**REQUIRED ACTION**
Transcribe all the lines below exactly. Omit the pictures.

= = = = =

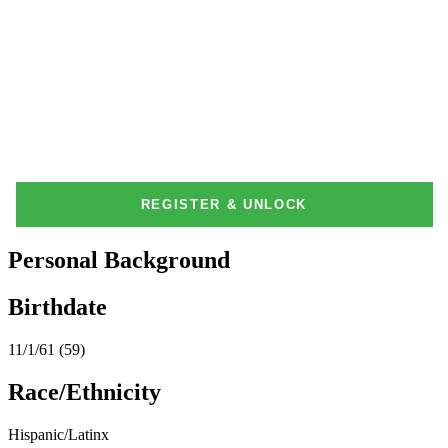
Personal Background
Birthdate
11/1/61 (59)
Race/Ethnicity
Hispanic/Latinx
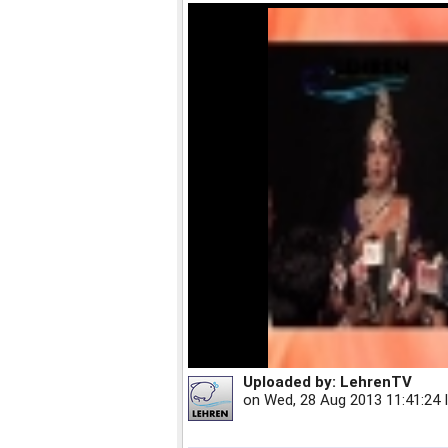
Uploaded by:
LehrenTV
on
Wed, 28 Aug 2013 11:41:24 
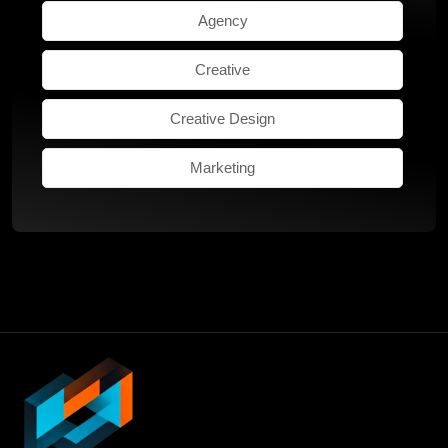
Agency
Creative
Creative Design
Marketing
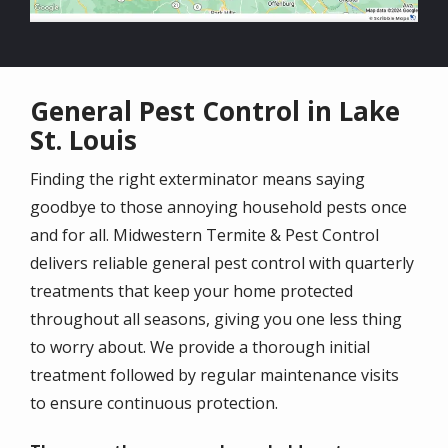
General Pest Control in Lake
St. Louis
Finding the right exterminator means saying
goodbye to those annoying household pests once
and for all. Midwestern Termite & Pest Control
delivers reliable general pest control with quarterly
treatments that keep your home protected
throughout all seasons, giving you one less thing
to worry about. We provide a thorough initial
treatment followed by regular maintenance visits
to ensure continuous protection.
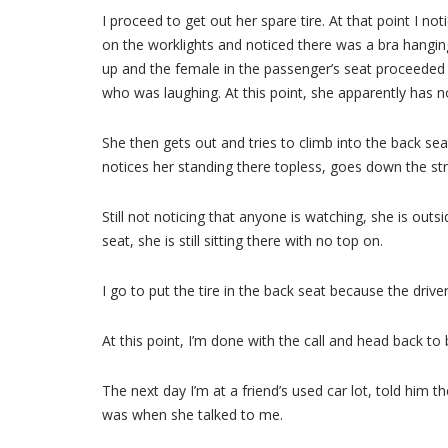
I proceed to get out her spare tire. At that point I not
on the worklights and noticed there was a bra hanging f
up and the female in the passenger’s seat proceeded to
who was laughing. At this point, she apparently has no 
She then gets out and tries to climb into the back sea
notices her standing there topless, goes down the str
Still not noticing that anyone is watching, she is outs
seat, she is still sitting there with no top on.
I go to put the tire in the back seat because the driv
At this point, I’m done with the call and head back to 
The next day I’m at a friend’s used car lot, told hi
was when she talked to me.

= = = = =

**EXPECTED ANSWER**
Personal Background
Birthdate
11/1/61 (59)
Race/Ethnicity
Hispanic/Latinx
Uploaded by:
LehrenTV
on
Wed, 28 Aug 2013 11:41:24 
Agency
Creative
Creative Design
Marketing
General Pest Control in Lake
St. Louis
Finding the right exterminator means saying
goodbye to those annoying household pests once
and for all. Midwestern Termite & Pest Control
delivers reliable general pest control with quarterly
treatments that keep your home protected
throughout all seasons, giving you one less thing
to worry about. We provide a thorough initial
treatment followed by regular maintenance visits
to ensure continuous protection.
I proceed to get out her spare tire. At that point I not
on the worklights and noticed there was a bra hanging f
up and the female in the passenger’s seat proceeded to
who was laughing. At this point, she apparently has no 
She then gets out and tries to climb into the back sea
notices her standing there topless, goes down the str
Still not noticing that anyone is watching, she is outs
seat, she is still sitting there with no top on.
I go to put the tire in the back seat because the driv
At this point, I’m done with the call and head back to 
The next day I’m at a friend’s used car lot, told hi
was when she talked to me.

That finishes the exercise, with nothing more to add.